**How to complete this task:** For each record that follows, restate the text exactly and drop the pictures.

Page images and extracted text:

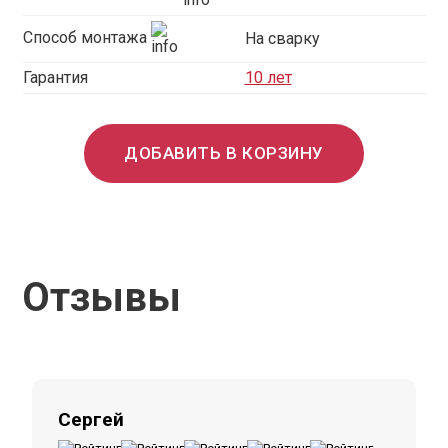
Способ монтажа
На сварку
Гарантия
10 лет
ДОБАВИТЬ В КОРЗИНУ
Отзывы
Сергей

**Answer:**
Способ монтажа
На сварку
Гарантия
10 лет
ДОБАВИТЬ В КОРЗИНУ
Отзывы
Сергей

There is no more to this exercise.